Isabel Hardman Isabel Hardman

Labour’s happy surprise

Experienced campaigners were totally misled by conversations with their own voters

issue 17 June 2017

‘Science,’ wrote Jules Verne, ‘is made up of mistakes, but they are mistakes which it is useful to make, because they lead little by little to the truth.’ Perhaps this is why politics, which claims to be a science, is so littered with tremendous errors at the moment.

It wasn’t just the pollsters and the pundits in Westminster who called this election wrong. People embedded in constituencies couldn’t even correctly predict their own results. These days, politics seems a lot more like alchemy than a real science.

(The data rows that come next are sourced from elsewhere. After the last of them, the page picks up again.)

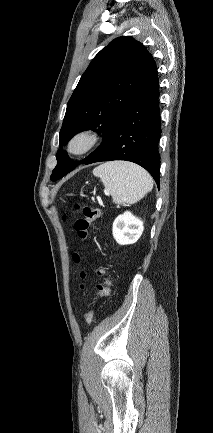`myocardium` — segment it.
I'll return each mask as SVG.
<instances>
[{
  "instance_id": "f54148a6",
  "label": "myocardium",
  "mask_w": 213,
  "mask_h": 433,
  "mask_svg": "<svg viewBox=\"0 0 213 433\" xmlns=\"http://www.w3.org/2000/svg\"><path fill=\"white\" fill-rule=\"evenodd\" d=\"M98 132L92 128H82L69 138L67 142V151L73 156H83L89 153L99 142ZM80 147L76 148V144Z\"/></svg>"
}]
</instances>
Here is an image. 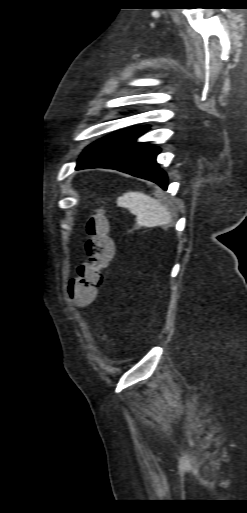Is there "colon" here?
<instances>
[{"label":"colon","instance_id":"5ec220e1","mask_svg":"<svg viewBox=\"0 0 247 513\" xmlns=\"http://www.w3.org/2000/svg\"><path fill=\"white\" fill-rule=\"evenodd\" d=\"M83 229L88 260L77 267L76 274L67 284L68 297L78 304H86L95 298L103 283V269L113 256L110 227L104 216H90Z\"/></svg>","mask_w":247,"mask_h":513}]
</instances>
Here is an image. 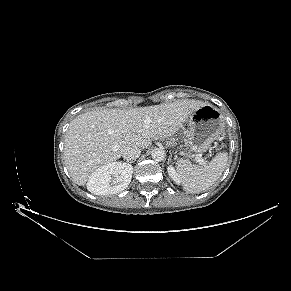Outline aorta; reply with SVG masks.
<instances>
[{
    "instance_id": "762f6f07",
    "label": "aorta",
    "mask_w": 291,
    "mask_h": 291,
    "mask_svg": "<svg viewBox=\"0 0 291 291\" xmlns=\"http://www.w3.org/2000/svg\"><path fill=\"white\" fill-rule=\"evenodd\" d=\"M151 156L153 160L161 162L165 158V152L162 149L156 148L152 151Z\"/></svg>"
}]
</instances>
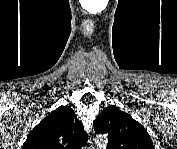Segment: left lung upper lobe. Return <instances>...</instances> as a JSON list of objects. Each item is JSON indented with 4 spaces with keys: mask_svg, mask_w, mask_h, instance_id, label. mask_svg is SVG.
<instances>
[{
    "mask_svg": "<svg viewBox=\"0 0 177 149\" xmlns=\"http://www.w3.org/2000/svg\"><path fill=\"white\" fill-rule=\"evenodd\" d=\"M93 126L95 132L108 134V149H154L146 129L113 105L102 111Z\"/></svg>",
    "mask_w": 177,
    "mask_h": 149,
    "instance_id": "5c2ea615",
    "label": "left lung upper lobe"
}]
</instances>
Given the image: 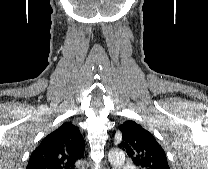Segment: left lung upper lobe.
<instances>
[{
    "label": "left lung upper lobe",
    "mask_w": 208,
    "mask_h": 169,
    "mask_svg": "<svg viewBox=\"0 0 208 169\" xmlns=\"http://www.w3.org/2000/svg\"><path fill=\"white\" fill-rule=\"evenodd\" d=\"M119 130L123 139L119 147L126 151L139 169H170L164 150L141 125L126 121Z\"/></svg>",
    "instance_id": "obj_1"
}]
</instances>
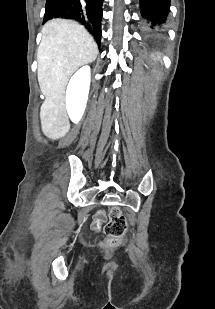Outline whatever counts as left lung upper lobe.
<instances>
[{"label":"left lung upper lobe","instance_id":"1","mask_svg":"<svg viewBox=\"0 0 215 309\" xmlns=\"http://www.w3.org/2000/svg\"><path fill=\"white\" fill-rule=\"evenodd\" d=\"M169 6L170 0H140L141 15L152 30L166 22Z\"/></svg>","mask_w":215,"mask_h":309}]
</instances>
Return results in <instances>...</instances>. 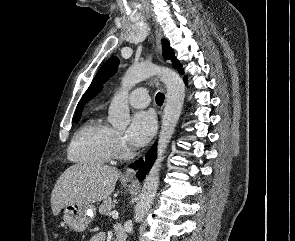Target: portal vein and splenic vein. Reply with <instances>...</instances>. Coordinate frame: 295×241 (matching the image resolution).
<instances>
[{
    "label": "portal vein and splenic vein",
    "mask_w": 295,
    "mask_h": 241,
    "mask_svg": "<svg viewBox=\"0 0 295 241\" xmlns=\"http://www.w3.org/2000/svg\"><path fill=\"white\" fill-rule=\"evenodd\" d=\"M111 216H112V217H118V212L113 211V212L111 213Z\"/></svg>",
    "instance_id": "portal-vein-and-splenic-vein-1"
}]
</instances>
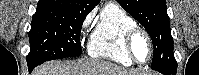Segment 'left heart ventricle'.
Returning <instances> with one entry per match:
<instances>
[{
	"label": "left heart ventricle",
	"mask_w": 199,
	"mask_h": 75,
	"mask_svg": "<svg viewBox=\"0 0 199 75\" xmlns=\"http://www.w3.org/2000/svg\"><path fill=\"white\" fill-rule=\"evenodd\" d=\"M133 51L136 58L140 62H145L149 56V44L146 38L142 35H137L133 41Z\"/></svg>",
	"instance_id": "b2bd125f"
}]
</instances>
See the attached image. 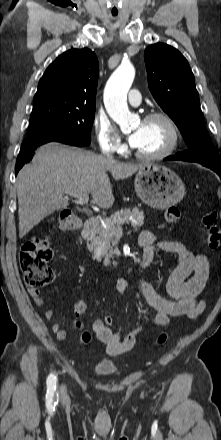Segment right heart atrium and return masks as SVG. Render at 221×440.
<instances>
[{"instance_id": "right-heart-atrium-1", "label": "right heart atrium", "mask_w": 221, "mask_h": 440, "mask_svg": "<svg viewBox=\"0 0 221 440\" xmlns=\"http://www.w3.org/2000/svg\"><path fill=\"white\" fill-rule=\"evenodd\" d=\"M92 126L98 145L104 153L120 154L124 151L125 145L120 134L104 113L95 114Z\"/></svg>"}]
</instances>
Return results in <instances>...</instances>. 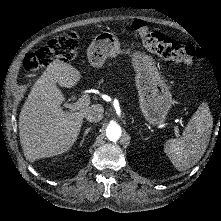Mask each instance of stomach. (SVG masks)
<instances>
[{
    "label": "stomach",
    "mask_w": 221,
    "mask_h": 221,
    "mask_svg": "<svg viewBox=\"0 0 221 221\" xmlns=\"http://www.w3.org/2000/svg\"><path fill=\"white\" fill-rule=\"evenodd\" d=\"M119 52L117 37L112 33L103 32L94 37L87 48L86 55L90 66L98 69L106 58L114 57ZM134 66L142 111L150 122H160L172 104L169 89L147 56L136 55Z\"/></svg>",
    "instance_id": "0dacf381"
}]
</instances>
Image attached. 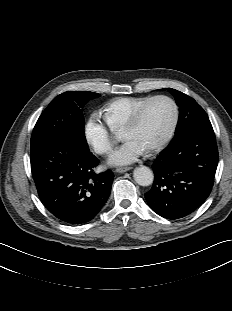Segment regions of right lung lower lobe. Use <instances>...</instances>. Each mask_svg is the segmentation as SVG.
<instances>
[{
  "label": "right lung lower lobe",
  "instance_id": "98d812e1",
  "mask_svg": "<svg viewBox=\"0 0 232 311\" xmlns=\"http://www.w3.org/2000/svg\"><path fill=\"white\" fill-rule=\"evenodd\" d=\"M98 164L90 151L63 140L31 146V170L39 197L64 223H87L106 203L114 175L110 170L95 174Z\"/></svg>",
  "mask_w": 232,
  "mask_h": 311
}]
</instances>
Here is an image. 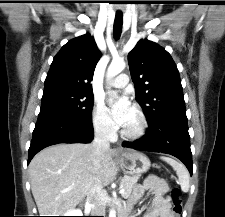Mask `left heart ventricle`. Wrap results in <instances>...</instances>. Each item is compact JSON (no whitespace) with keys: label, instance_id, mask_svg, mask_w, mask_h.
I'll return each instance as SVG.
<instances>
[{"label":"left heart ventricle","instance_id":"1","mask_svg":"<svg viewBox=\"0 0 225 217\" xmlns=\"http://www.w3.org/2000/svg\"><path fill=\"white\" fill-rule=\"evenodd\" d=\"M137 123H138L137 115L134 113L133 110H131L130 118L127 121L124 128H126L128 130H133L137 126Z\"/></svg>","mask_w":225,"mask_h":217}]
</instances>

On the night before polling day, a group of Labour MPs compared notes about how things were looking in their patches. It was a miserable conversation in which many were resigned to being dumped by their electorates. Everyone outside a particular metro-politan multi–ethnic bubble reported a hatred of Jeremy Corbyn on the doorstep; hatred of an intensity none of them had seen before. The next day, things still looked bleak. Campaigners knocking on doors in seats such as Wirral South found voters who had once committed to Labour turn around and say they were now off to back the Tories. Meanwhile, Tory MPs with relatively strong majorities were telling one another that their vote was holding up and they couldn’t wait for the whole thing to be over so they could get on with their lives.

None of those Labour MPs who’d told their colleagues they expected to lose did so. And perfectly confident Conservative MPs suddenly found their majorities had disappeared, either to nothing or to just a few votes. In all, 33 Tories lost their seats, and 22 of their colleagues who held on did so by a margin of 1,000 or less.

Normally, after knocking on so many doors, parliamentary candidates get to the end of an election with the most detailed picture possible of what voters want from their party.